Poor Things never gets dogmatically bogged down — it prefers a swifter, Swiftian attack on bygone mores regarding sex that still don’t feel bygone enough — but whether you dig the manner in which this pilgrim’s progress is presented may be a matter of taste. Lanthimos has perfected a certain combination of style and misanthropy (he’s never met a warped wide-lensed shot he didn’t love; ditto a surreal intertitle) that you’ll feel either complement or distract the points he and McNamara are trying to make. For every moviegoer who believes these two are on the side of Bella Baxter, pushing her toward a state of realization one schtup at a time, there will inevitably be those who think the duo are closer to God, just scientists poking and prodding an “experiment” like a human lab rat.
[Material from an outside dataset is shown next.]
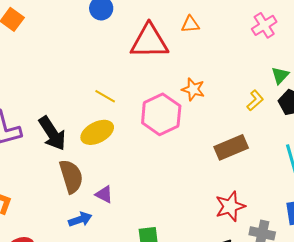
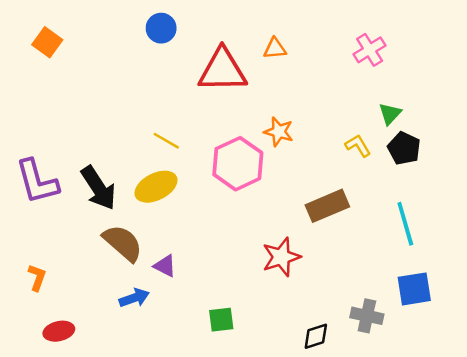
yellow L-shape: (255, 100) -> (358, 146), turned -80
brown semicircle: (71, 176) -> (123, 243), turned -32
red star: (230, 206) -> (281, 257), moved

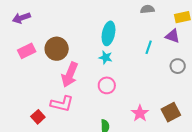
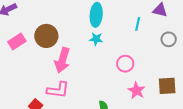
pink circle: (107, 85) -> (125, 64), moved
brown square: (171, 112) -> (167, 86), turned 30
Cruelty is the sole currency of the colorful side characters who Bella crosses paths with. Accusations that a certain coldness can occasionally be found on both sides of the camera, however, are understandable.
It isn’t until we get a late-act glimpse into what drove Bella to that bridge in the first place that Poor Things reveals it’s not just a resuscitation of vintage literary satires but also a revenger’s tale. And this is when we see that the creators have indeed picked a side. It’s not a coincidence that we leave our righteous Eve in a reclaimed Garden of Eden, one filled with apple trees ready to be chomped. Knowledge is power. And thanks to Stone, we watch as the fallen angel stands up, dusts herself off, and spreads her wings wide on her own sexed-up, pro-science terms. We’re all the richer for it.